For Mesa resident Ronda Pavlenko, however, it was the affordable direct flight to Fargo, N.D.
“Before, we’d have to fly into Minneapolis and then get on a smaller plane to get to Fargo, so it was very convenient when they started flying to Fargo,” Pavlenko said.
Since 2007, Phoenix-Mesa Gateway Airport, formerly Williams Air Force Base, has established itself as a reliever airport, providing travelers with options they can’t get from Sky Harbor. Its three discount carriers, Frontier Airlines, Spirit Airlines and Allegiant Air, offer flights to more than 30 cities including Las Vegas, Bellingham, Wash., Peoria, Ill., and soon Denver and Honolulu.
Mesa Mayor Scott Smith said Gateway acts as a niche airport and the goal isn’t to compete with Sky Harbor.
“It’s intended to build traffic,” Smith said. “We’ve seen that at the airport with the new areas we’re serving, with the unique services out of Gateway Airport. We’re bringing new travelers into the market.”
Allegiant strives to serve underserved cities, according to spokesman Carl Zablotny.
“It’s a conscious effort to go to these cities and offer them destinations they probably ordinarily couldn’t get to,” Zablotny said.
Patrick Oakley, the airport’s community relations coordinator, said as a result of the airline’s business model Allegiant has captured a unique set of travelers in Arizona.
“We think that these folks would not have traveled because of the hassle of connecting and the added expense,” Oakley said. “They’ve actually created those travelers who weren’t there before.”
Like Pavlenko, who saved nearly $200 by flying to Fargo with Allegiant, many passengers consider airfare one of their biggest factors when flying. Allegiant offers fares at around $200 where other airlines offer them at nearly twice the amount, according to Zablotny.
“That makes a difference because you’re attracting a market of residents in the Mesa area who might not otherwise afford a trip like that,” he said.
Lee McPheters, economics research professor at Arizona State University’s W.P. Carey School of Business, said that because flights go out to colder cities, Phoenix-Mesa Gateway sees most of its traffic between February and April.

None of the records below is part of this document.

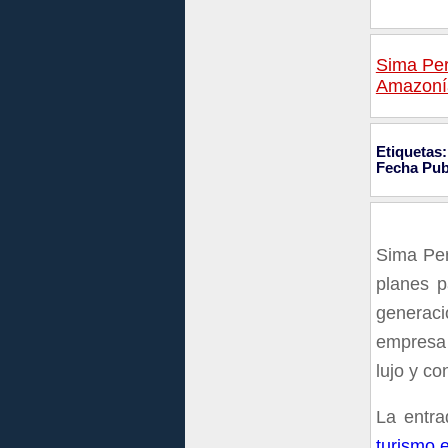
Sima Per
Amazoní
Etiquetas:
Fecha Pub
Sima Per
planes p
generaci
empresa 
lujo y c
La entr
turismo 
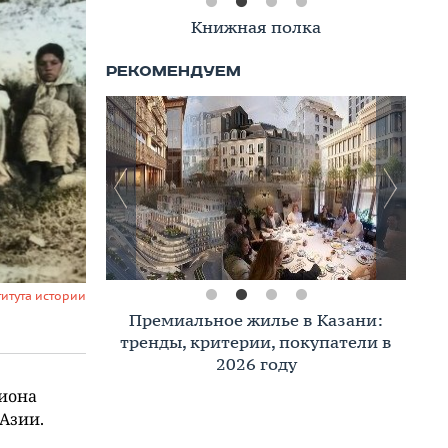
Книжная полка
титута истории
Премиальное жилье в Казани:
тренды, критерии, покупатели в
2026 году
гиона
Азии.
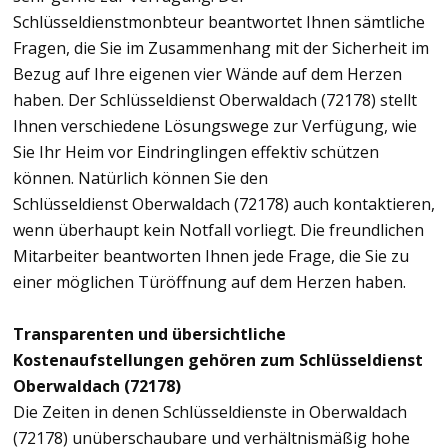
Schlüsseldienstmonbteur beantwortet Ihnen sämtliche
Fragen, die Sie im Zusammenhang mit der Sicherheit im
Bezug auf Ihre eigenen vier Wände auf dem Herzen
haben. Der Schlüsseldienst Oberwaldach (72178) stellt
Ihnen verschiedene Lösungswege zur Verfügung, wie
Sie Ihr Heim vor Eindringlingen effektiv schützen
können. Natürlich können Sie den
Schlüsseldienst Oberwaldach (72178) auch kontaktieren,
wenn überhaupt kein Notfall vorliegt. Die freundlichen
Mitarbeiter beantworten Ihnen jede Frage, die Sie zu
einer möglichen Türöffnung auf dem Herzen haben.
Transparenten und übersichtliche
Kostenaufstellungen gehören zum Schlüsseldienst
Oberwaldach (72178)
Die Zeiten in denen Schlüsseldienste in Oberwaldach
(72178) unüberschaubare und verhältnismäßig hohe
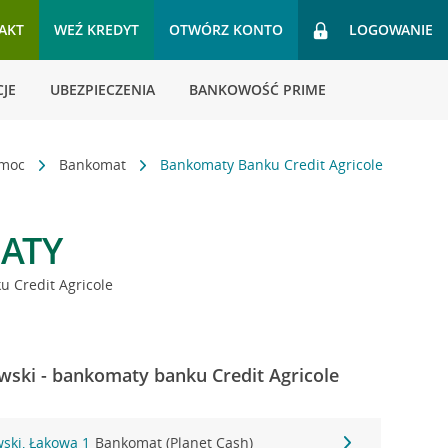
AKT
WEŹ KREDYT
OTWÓRZ KONTO
LOGOWANIE
JE
UBEZPIECZENIA
BANKOWOŚĆ PRIME
omoc
Bankomat
Bankomaty Banku Credit Agricole
ATY
 Credit Agricole
ski - bankomaty banku Credit Agricole
ski, Łąkowa 1
Bankomat (Planet Cash)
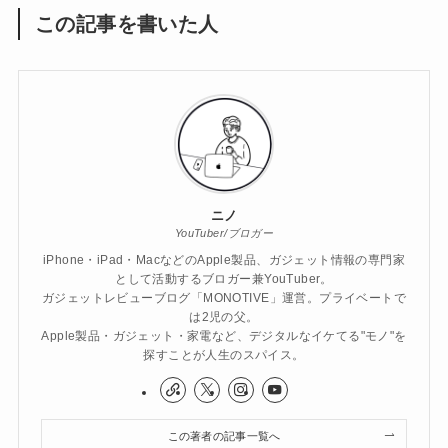
この記事を書いた人
ニノ
YouTuber/ブロガー
iPhone・iPad・MacなどのApple製品、ガジェット情報の専門家
として活動するブロガー兼YouTuber。
ガジェットレビューブログ「MONOTIVE」運営。プライベートで
は2児の父。
Apple製品・ガジェット・家電など、デジタルなイケてる"モノ"を
探すことが人生のスパイス。
この著者の記事一覧へ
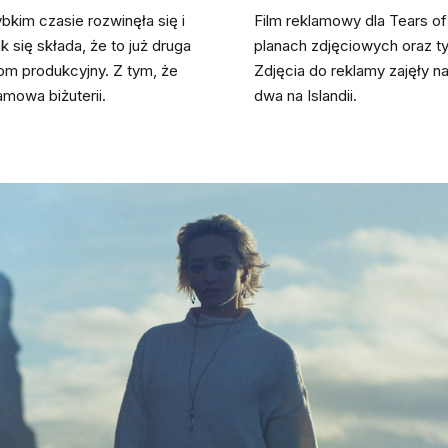
bkim czasie rozwinęła się i
Film reklamowy dla Tears of 
 się składa, że to już druga
planach zdjęciowych oraz t
dom produkcyjny. Z tym, że
Zdjęcia do reklamy zajęły n
lamowa biżuterii.
dwa na Islandii.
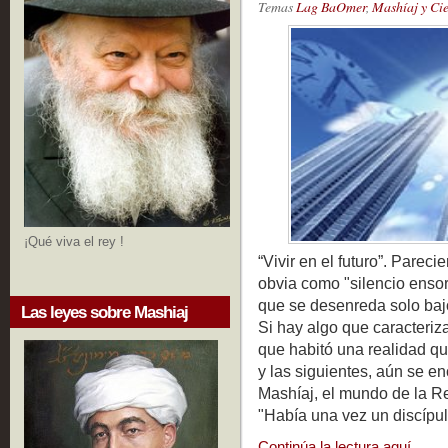
Temas
Lag BaOmer
,
Mashíaj y Ci
¡Qué viva el rey !
“Vivir en el futuro”. Parec
obvia como "silencio enso
que se desenreda solo baj
Las leyes sobre Mashiaj
Si hay algo que caracteriz
que habitó una realidad q
y las siguientes, aún se en
Mashíaj, el mundo de la Re
"Había una vez un discípu
Continúa la lectura aquí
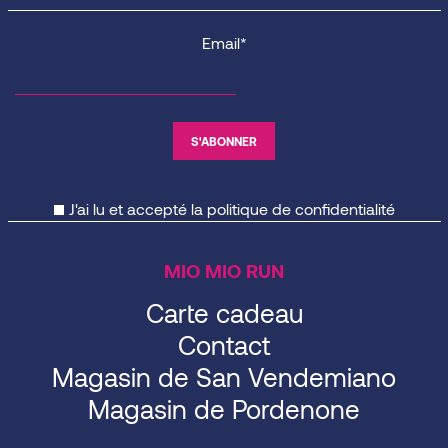
Email*
J'ai lu et accepté la
politique de confidentialité
MIO MIO RUN
Carte cadeau
Contact
Magasin de San Vendemiano
Magasin de Pordenone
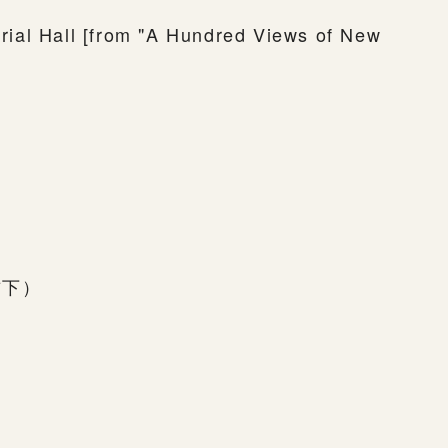
ial Hall [from "A Hundred Views of New
右下）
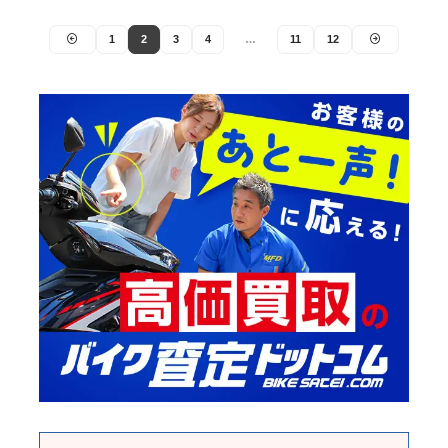
1
2
3
4
…
11
12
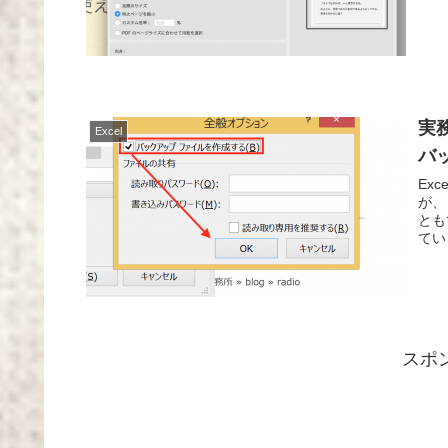
実
Excel
バ
Ex
が、
とも
てい
スポ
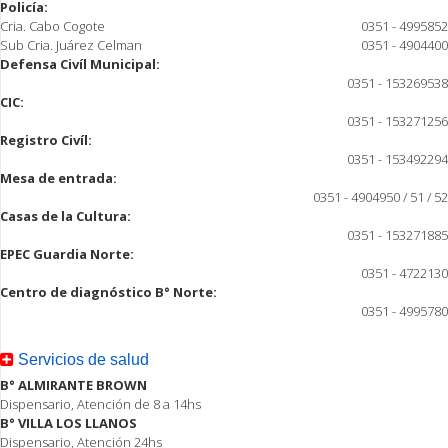
Policía:
Cria. Cabo Cogote
0351 - 4995852
Sub Cria. Juárez Celman
0351 - 4904400
Defensa Civíl Municipal:
0351 - 153269538
CIC:
0351 - 153271256
Registro Civíl:
0351 - 153492294
Mesa de entrada:
0351 - 4904950 / 51 / 52
Casas de la Cultura:
0351 - 153271885
EPEC Guardia Norte:
0351 - 4722130
Centro de diagnóstico B° Norte:
0351 - 4995780
Servicios de salud
B° ALMIRANTE BROWN
Dispensario, Atención de 8 a 14hs
B° VILLA LOS LLANOS
Dispensario, Atención 24hs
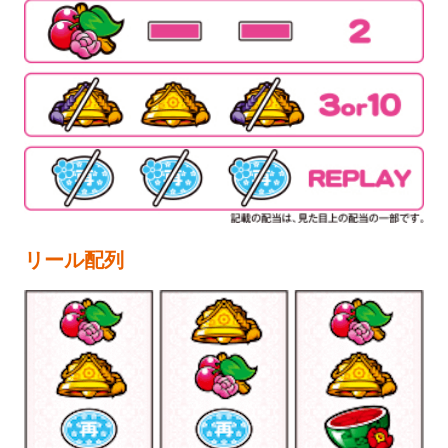
リール配列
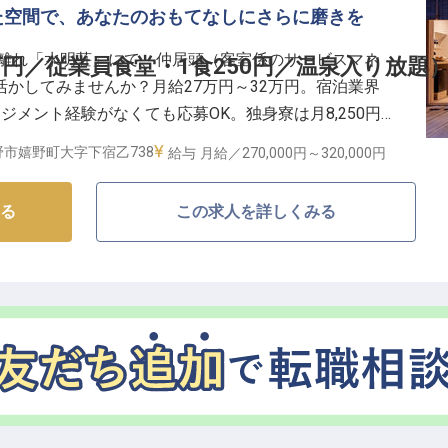
た空間で、あなたのおもてなしにさらに磨きを
・離れ「水明荘」にて、仲居頭（客室係のサービスマネ
万円／従業員食堂・1食250円／温泉入り放題
かしてみませんか？月給27万円～32万円。宿泊業界
ジメント経験がなくても応募OK。独身寮は月8,250円
レストランのような食事を1食250円で食べられる従
市嬉野町大字下宿乙738
給与
月給／270,000円～
320,000円
きる温泉には入り放題と充実した環境です。
る
この求人を詳しくみる
世界に、「和多屋別荘」、高級部門の「水明荘」、「レ
ます。嬉野川が敷地を流れ、日本の伝統文化を重んじた
な老舗温泉旅館です。同館の日本庭園では、日本伝統芸
れています。また書店やスパ、アートを楽しめる場もあ
もてなしの集合体となっています。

“These are more tourists, some of them are part-time residents,” he said.
McPheters, who studied the economic impact of Phoenix-Mesa Gateway in fiscal year 2010, said that much of Arizona’s outside dollars come from these travelers.
While Allegiant created a niche for secondary markets, it started service from Phoenix-Mesa Gateway to Las Vegas in 2011 and recently announced Honolulu flights that will begin in February. Spirit Airlines and Frontier Airlines will also start service to Denver in the fall. Both McPheters and Oakley expect Gateway’s passenger base to become more diverse because of these added destinations.
Smith called the Honolulu and Denver flights milestones for Gateway because those are preferred travel destinations. Having daily flights to major hubs, he said, allows easier access to the rest of the world.
“It’s more than just a novelty,” he said. “It’s a real airport that can connect with not only every major U.S. city but many smaller destinations.”
Meanwhile, the airport is sticking with its motto of “just plane easy.”
“Even though there’s a wider variety of destinations, I don’t think you’ll see a change in our approach, and you certainly won’t see a change in the way services are offered at Gateway,” Smith said.